__STUDY MATERIAL__:
——
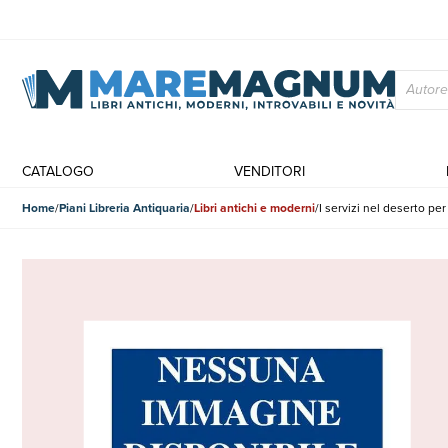
CATALOGO
VENDITORI
Home
Piani Libreria Antiquaria
Libri antichi e moderni
I servizi nel deserto pe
——
__TASK PROMPT__: Output all the records above again exactly, with the pictures dropped.

__REPLY TO THE EXERCISE__:
CATALOGO
VENDITORI
Home
Piani Libreria Antiquaria
Libri antichi e moderni
I servizi nel deserto pe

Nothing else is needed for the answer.